=== Section Start ===

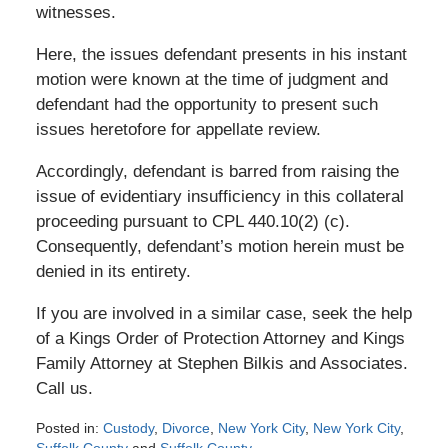
witnesses.
Here, the issues defendant presents in his instant
motion were known at the time of judgment and
defendant had the opportunity to present such
issues heretofore for appellate review.
Accordingly, defendant is barred from raising the
issue of evidentiary insufficiency in this collateral
proceeding pursuant to CPL 440.10(2) (c).
Consequently, defendant’s motion herein must be
denied in its entirety.
If you are involved in a similar case, seek the help
of a Kings Order of Protection Attorney and Kings
Family Attorney at Stephen Bilkis and Associates.
Call us.
Posted in:
Custody
,
Divorce
,
New York City
,
New York City
,
Suffolk County
and
Suffolk County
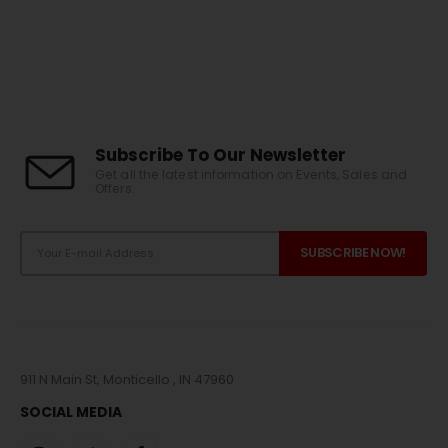
Subscribe To Our Newsletter
Get all the latest information on Events, Sales and
Offers.
911 N Main St, Monticello , IN 47960
SOCIAL MEDIA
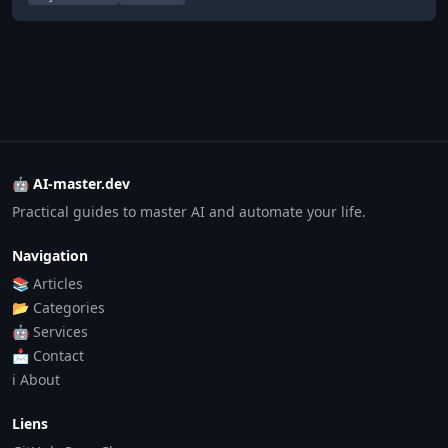
🤖 AI-master.dev
Practical guides to master AI and automate your life.
Navigation
📚 Articles
📂 Categories
🤖 Services
📩 Contact
ℹ️ About
Liens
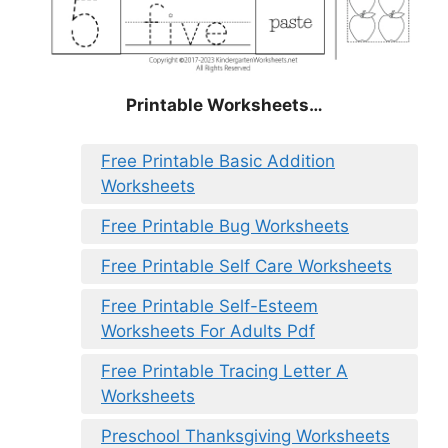
Printable Worksheets…
Free Printable Basic Addition
Worksheets
Free Printable Bug Worksheets
Free Printable Self Care Worksheets
Free Printable Self-Esteem
Worksheets For Adults Pdf
Free Printable Tracing Letter A
Worksheets
Preschool Thanksgiving Worksheets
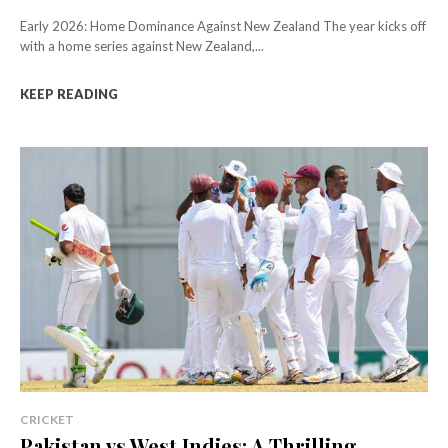
Early 2026: Home Dominance Against New Zealand The year kicks off
with a home series against New Zealand,...
KEEP READING
CRICKET
Pakistan vs West Indies: A Thrilling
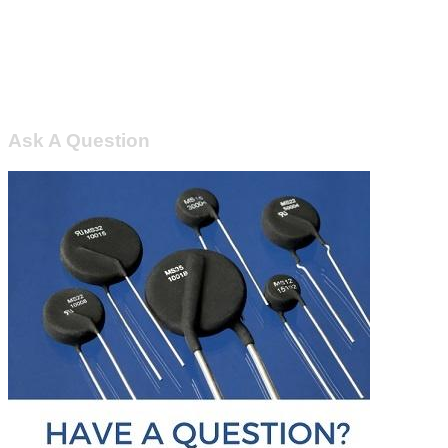
Ask A Question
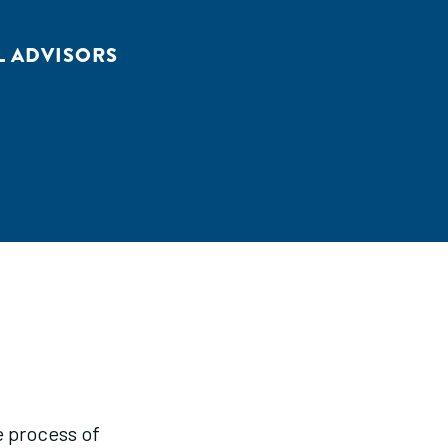
L ADVISORS
e process of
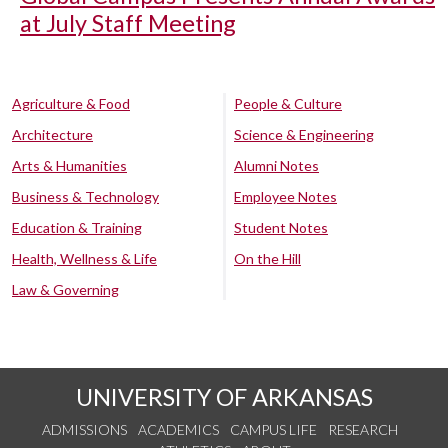
at July Staff Meeting
Agriculture & Food
People & Culture
Architecture
Science & Engineering
Arts & Humanities
Alumni Notes
Business & Technology
Employee Notes
Education & Training
Student Notes
Health, Wellness & Life
On the Hill
Law & Governing
UNIVERSITY OF ARKANSAS
ADMISSIONS
ACADEMICS
CAMPUS LIFE
RESEARCH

=== Section End ===

Exercise objective: Reproduce each line of the records in which the string "Zealand" appears.

Expected output:
Early 2026: Home Dominance Against New Zealand The year kicks off
with a home series against New Zealand,...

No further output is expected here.